黎笙信守承诺,没有拿他的室友怎么样。
余悠总感觉自己亏了,付出这么大,起码得让逆子们知道他的良苦用心才行,可是他现在连用手机的权力都没有了,根本联繫不上他们。
床头柜上放了很多书,杜斯拉的《情人》,鲍里斯的《日瓦戈医生》,赫尔曼的《纳尔齐斯与歌尔德蒙》,马尔克斯的《爱情和其他魔鬼》……
以余悠的文学造诣,让他看这些书实在有些难为他了。
“黎姐,你这儿有没有那种书,就是那种…”
“姐姐不看那种书的,那种东西也不可能出版成纸质书。”
黎笙以为他说的刘备刘皇叔,余悠连忙否认。
“我说的悬疑犯罪或者玄幻小说,黎姐你怎么能这么想我,我也不看的。

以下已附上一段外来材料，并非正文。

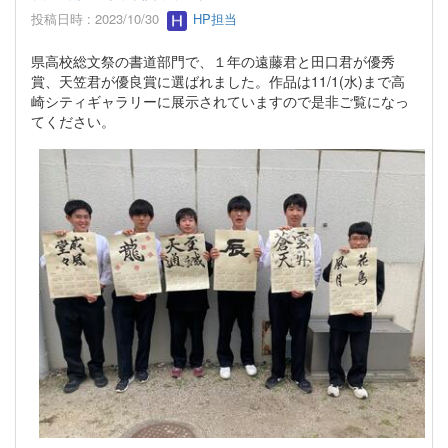
投稿日時 : 2023/10/30
HP担当
県高校総文祭の書道部門で、１年の遠藤君と田口君が優秀
賞、天笠君が優良賞に選ばれました。作品は11/1(水)まで高
崎シティギャラリーに展示されていますので是非ご覧になっ
てください。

”
“那也没有。”黎笙回道。
现在晚上七点半了,黎笙坐在余悠的身旁,正在写论文,题目是:面向无伺服器计算的冷启动优化:基於內核级快照恢復的混合內存架构。
这玩意看著比那些名著还让余悠头疼十倍。
“黎姐,你让我看这些书,和让文盲读《莎士比亚》有什么区別,你这是精神虐待。”
“这都是姐姐以前看的书。”黎笙淡淡地说著,“你要是不喜欢,左边柜子里有个魔方,你把它拼好,姐姐给你玩半小时的手机。”
余悠挪了挪身子,伸长手臂够到左侧的床头柜,从里面翻出黎笙说的那个魔方。
魔方上的图案有些掉漆,看起来很有年份了,但这不是重点,重点是…这玩意儿是五阶的。
“黎姐,你让一个独臂大侠拼五阶魔方,你是魔鬼吗?”
“这种难度才配得上姐姐的奖励嘛。”黎笙嘴角勾起浅浅的笑,“这是姐姐五岁的时候买的,八岁那年姐姐就能復原了,小悠,你不会连八岁的小女孩都不如吧?”
“这玩意儿,你拔岁就玩明白了?!”
余悠不太相信,他八岁的时候下个象棋都被同学虐得死去活来,黎笙居然能解开五阶魔方了。
“姐姐已经给你选择了,不想玩就看书吧。”
“玩就玩,我復原给你看。”
然而这股不服输的劲儿只维持了十分钟,单手还原魔方本就很麻烦,更何况是五阶的,余悠脑子都被绕晕了。
那几本书也挺好看的其实,多看看书也没什么不好。
他把魔方放了回去,重新打开那本《日瓦戈医生》。
看了十多分钟,余悠把书一放,望著天花板,颇为无奈地嘆了口气。
“黎姐,这么晚了就別工作了吧,要不咱看点电视剧,或者打打殭尸?”
“小悠你太心浮气躁了。”
“我真的好无聊,你就让我玩会儿吧,再这么下去,我戒断反应要犯了。”
黎笙看了他一眼,然后把光洁白净的小腿伸过去,压在他完好的右小腿上。
“黎姐你这是干嘛?”余悠看著黎笙纤长白皙的左腿,不理解她的意思。
“不是让姐姐给你玩吗?不玩腿,你还想玩姐姐哪儿?”
“我说的手机,或者电脑也行。”
“那不行。”黎笙的左腿抬了抬,“你不玩的话,姐姐收回去咯。”
“我不玩,我没这种奇怪的癖好。”
黎笙把腿收了回去。
余悠又陷入了无事可做的极端无聊状態,就像是弄完作业后的高中晚自习,无聊到一遍遍地翻看各种课本或书刊上的小故事。